The law entered into force last Tuesday upon its publication in the Official Gazette of the Republic. It provides that within three months of its entry into force – by 14 July 2026 – the Fund’s management committee must complete the examination of pending applications from financially struggling students and disburse the approved financial assistance. From the date of the Fund’s abolition, the CSSF automatically assumes all assets as its legal successor. The Fund’s account currently holds around €2 million, derived entirely from private donations.
The decision removes a major political burden from President Christodoulides, who in recent months had faced sustained allegations of entanglement linked to the Fund’s operation.
The Presidency was effectively forced to agree to the Fund’s abolition following the revelations of the so-called “videogate” involving alleged investors, an episode that caused significant reputational damage and led First Lady Philippa Karsera to resign from her position as chair of the Fund’s management committee.
Transferred to the CSSF, not the finance ministry
The footage and statements involving close associates of President Christodoulides who featured in the controversial video fuelled suspicions that the Fund was being used by the Presidency for electoral purposes. Following intense criticism, the government decided to abolish the Social Support Fund. It initially proposed transferring it to the Grants and Benefits Service of the Ministry of Finance and submitted a bill to that effect, but parliament rejected the proposal.
Instead, the House approved a private members’ bill tabled by AKEL general secretary Stefanos Stefanou, co-sponsored by DISY MP Kyriakos Hadjiyiannis and Volt MP Alexandra Attalidou, providing for the Fund’s transfer to the CSSF.
Allegations of entanglement
Addressing the House plenary, Stefanou said that for AKEL the abolition of the Fund was inevitable, “given that it operates under the Presidency and is funded by donations from businessmen or companies that seek or carry out public works contracts”. He also accused the Christodoulides government of attacking the Audit Office, which had identified what it described as a “peculiar relationship” in its report, and of resisting parliamentary efforts to ensure transparency regarding the Fund’s donors.
End to parliamentary scrutiny
With the dissolution of the Fund, President Christodoulides has also brought to an end mounting parliamentary pressure for scrutiny of the Fund’s finances. The chair of the House Institutions Committee, DISY MP Demetris Demetriou, had written to the Auditor General on 15 January 2026 requesting, as part of parliamentary oversight, a detailed list of all natural and legal persons who donated to or contributed funds between 1 January 2020 and 31 December 2025, broken down by year.
What MPs sought to examine
Members of the institutions committee requested full disclosure of those behind private donations worth several million euros, aiming to determine whether any quid pro quo was granted in return for donations and whether conflicts of interest arose.
The Audit Office investigation identified cases in which individuals and companies made substantial donations to the Fund while simultaneously holding state contracts, seeking renewals or bidding for new public contracts.
A “peculiar relationship”
From March 2023, when Karsera assumed the Fund’s presidency, until the end of 2025, private contributions to the Fund totalled €6.4 million.
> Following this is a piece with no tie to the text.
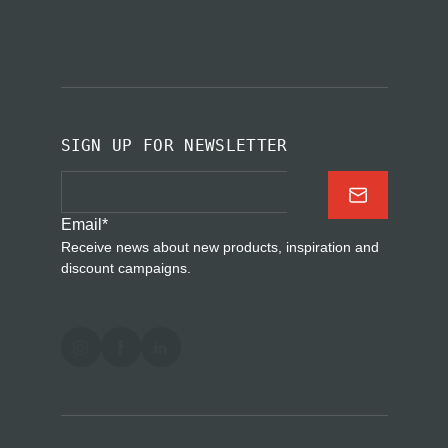
SIGN UP FOR NEWSLETTER
Email
*
Receive news about new products, inspiration and
discount campaigns.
In a report published on 4 November 2025, the Audit Office referred to a “peculiar relationship”, noting that the Fund’s chair was married to the President of the Republic, who takes decisions directly or indirectly affecting companies that donated to the Fund.
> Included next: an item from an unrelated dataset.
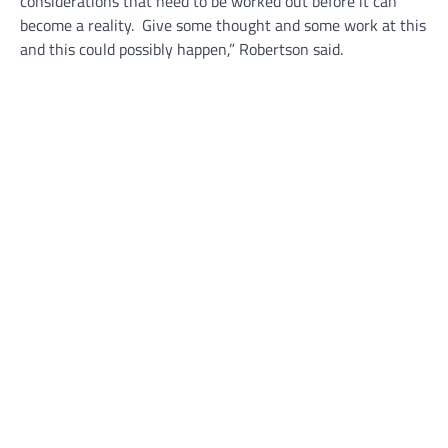
considerations that need to be worked out before it can
become a reality. Give some thought and some work at this
and this could possibly happen,” Robertson said.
The Audit Office reached this conclusion after identifying donations it deemed suspicious and which parliament sought to investigate further to establish whether ulterior motives were involved. Among the cases cited were:
– A private individual, identified only by name, who donated a total of €600,000 in 2023 and 2024.
– A company negotiating a large, long-term contract with the state in 2023-2024 that donated €695,750 to the Fund.
– Shipping companies that made no donations between 2018 and 2022 but contributed between €200,000 and €500,000 per year in 2023 and 2024. During the same period, the group to which the largest donor belonged participated in an EU co-financed project worth more than €10 million. In early 2024, the cabinet issued a tonnage tax decree directly affecting shipping companies’ taxation.
– A private individual whose company received a commercial building permit and donated €200,000 in 2023 and a further €200,000 in 2024.
Lingering questions
Citing personal data protection, the Attorney General and the Data Protection Commissioner advised against disclosing the names of private donors to parliament for oversight purposes.
With the Fund’s abolition now a fact, parliamentary scrutiny has come to an end. Nonetheless, questions and political criticism persist, continuing to fuel debate over transparency, conflicts of interest and political influence.